Handel: Chandos Anthems Nos 5a, 6a & 8
Acis and Galatea might be the most popular of the works Handel composed for James Brydges and his ambitiously remodelled house at Edgware; but he also wrote a fine set of anthems known by the title of the dukedom to which Brydges was subsequently elevated. Far-removed from the limelight-stealing Coronation Anthems, the Chandos Anthems were scored for the small forces available at Cannons. It says much for Stephen Layton’s skill that he has managed to retain their companionable intimacy despite super-sizing his own resources to a choir of more than 30 singers with orchestra to match. When recycling some of the movements later, Handel wasn’t afraid of a little amplification of his own, thus Layton is in good company. But then again, so is Handel. Layton is a peerless Handelian, master of the architecture, yet constantly alert to enlivening nuances that only seem obvious with hindsight.

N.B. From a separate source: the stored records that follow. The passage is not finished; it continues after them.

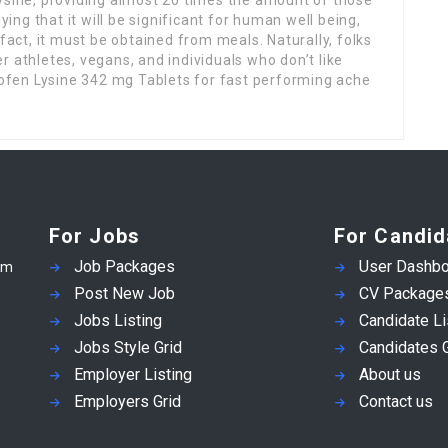
ying that it will be significant for human well being,
 fact, it must be obtained from meals. Naturally, folks
r athletes, vegans, and individuals who don’t like
fen Lysine 342 mg Tablets for fast performing ache
For Jobs
For Candid
Job Packages
User Dashbo
em
Post New Job
CV Package
Jobs Listing
Candidate Li
Jobs Style Grid
Candidates G
Employer Listing
About us
Employers Grid
Contact us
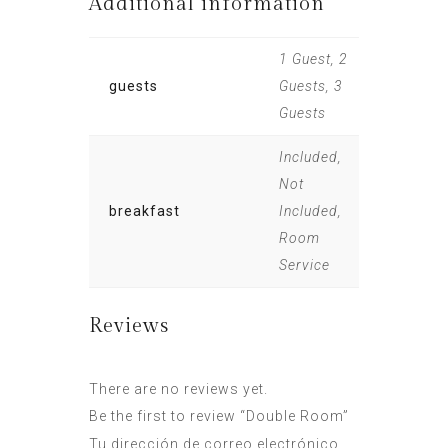
Additional information
1 Guest, 2
guests
Guests, 3
Guests
Included,
Not
breakfast
Included,
Room
Service
Reviews
There are no reviews yet.
Be the first to review “Double Room”
Tu dirección de correo electrónico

It helps that Layton enjoys a close rapport with both his own expertly drilled choir, and the Orchestra of the Age of Enlightenment, who prove ‘enlightening’ throughout – whether in the caressing bucolic sweet nothings of the gurgling violins at the start of ‘O come, let us sing unto the Lord’, or an irresistibly urbane unfolding of the seductive Andante prefacing ‘I will magnify thee, O God’. Susan Gritton’s radiant soprano, Iestyn Davies’s immaculately contoured countertenor and the appropriately lyrical ‘English’ tenor of Thomas Hobbs are the icing on the cake. A complete set must surely be in the offing (Anthems Nos 7, 9 and 11a were released in 2009); its completion can’t come soon enough.